(Data in this exercise Opens)
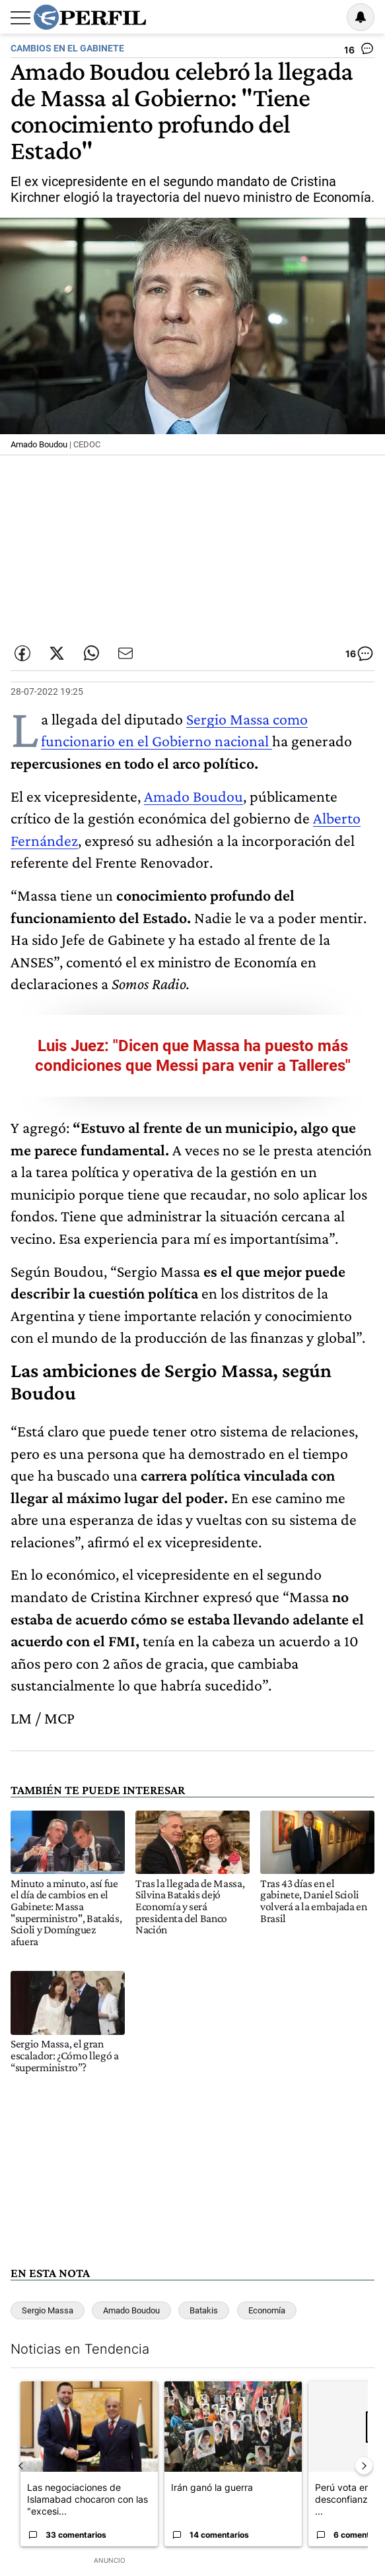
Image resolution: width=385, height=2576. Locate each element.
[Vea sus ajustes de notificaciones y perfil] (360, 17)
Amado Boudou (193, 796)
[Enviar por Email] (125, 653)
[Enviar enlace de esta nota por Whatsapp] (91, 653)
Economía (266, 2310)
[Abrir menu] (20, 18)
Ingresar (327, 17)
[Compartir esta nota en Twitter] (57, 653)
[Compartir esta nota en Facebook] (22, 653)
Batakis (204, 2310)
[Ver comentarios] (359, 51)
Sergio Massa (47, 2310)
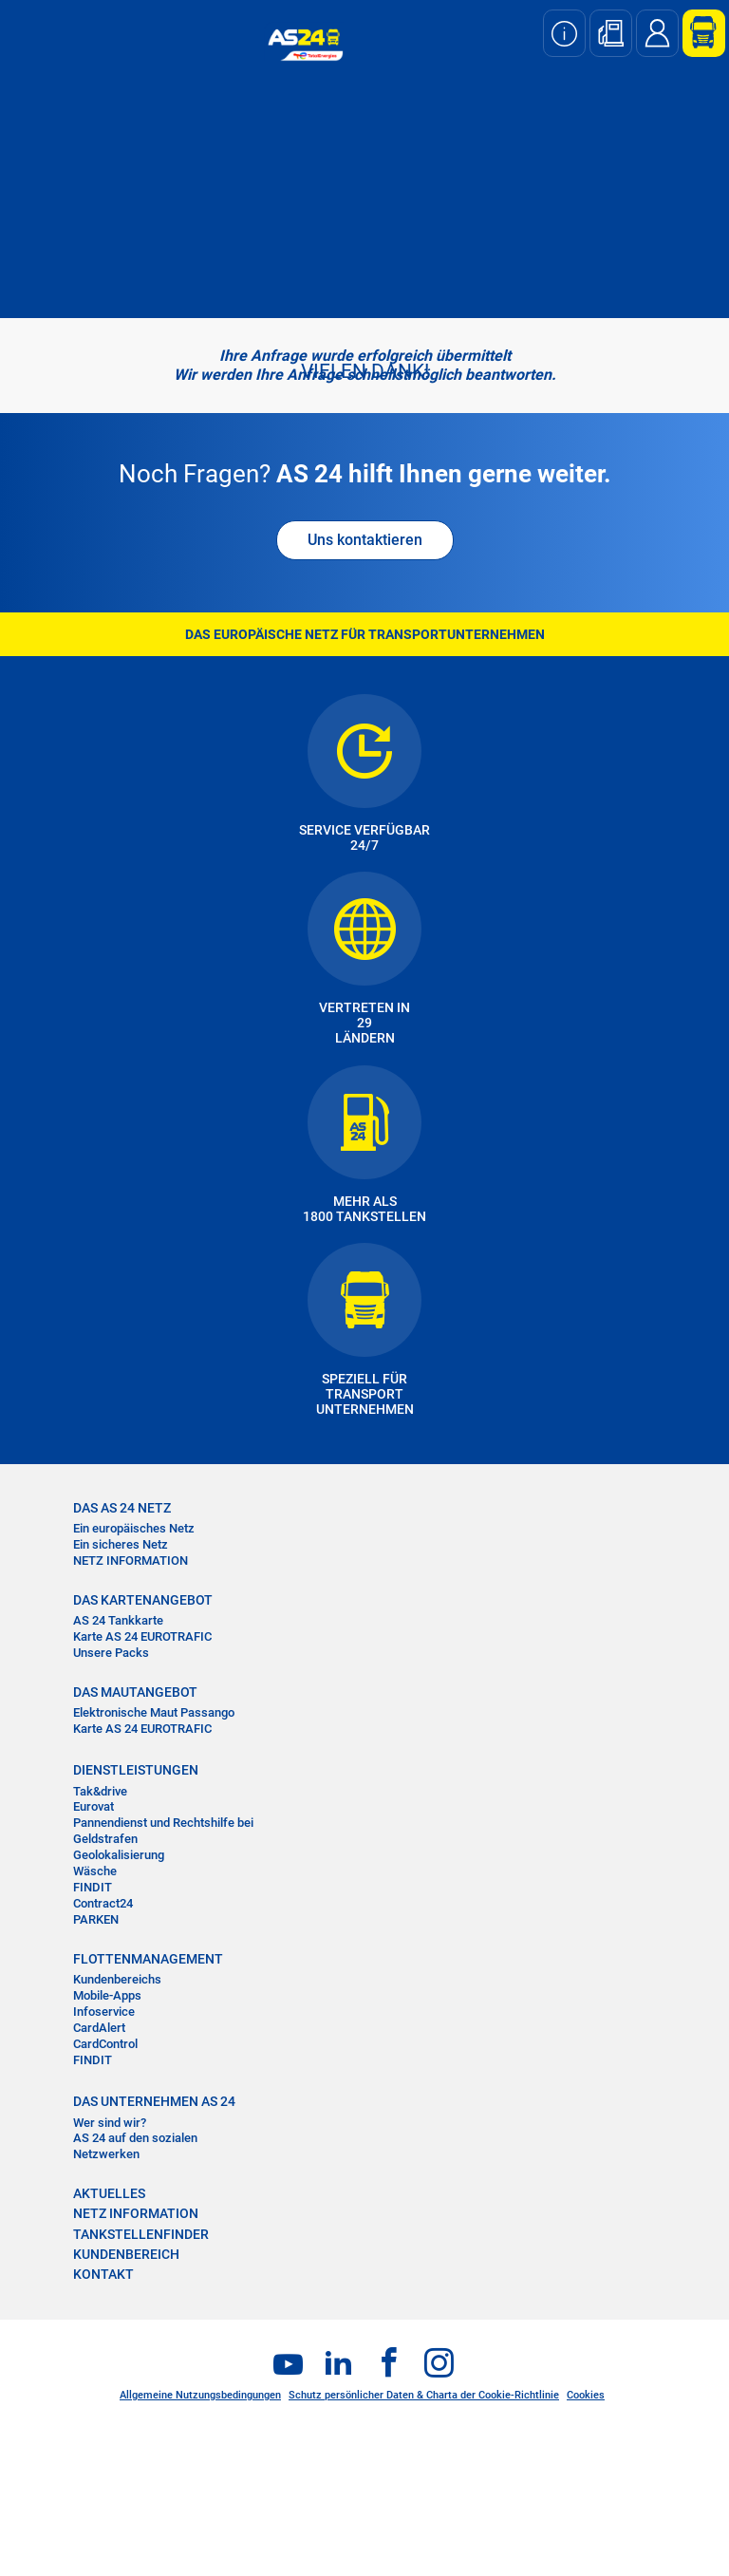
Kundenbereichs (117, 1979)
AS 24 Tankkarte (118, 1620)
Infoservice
(Data in this exercise Closes)
▶ Task directions:
Leave the images out and print each entry exactly.

▶ Task output:
Image resolution: width=385, height=2576. Locate each element.
[Vea sus ajustes de notificaciones y perfil] (360, 17)
Amado Boudou (193, 796)
[Enviar por Email] (125, 653)
[Enviar enlace de esta nota por Whatsapp] (91, 653)
Economía (266, 2310)
[Abrir menu] (20, 18)
Ingresar (327, 17)
[Compartir esta nota en Twitter] (57, 653)
[Compartir esta nota en Facebook] (22, 653)
Batakis (204, 2310)
[Ver comentarios] (359, 51)
Sergio Massa (47, 2310)
Kundenbereichs (117, 1979)
AS 24 Tankkarte (118, 1620)
Infoservice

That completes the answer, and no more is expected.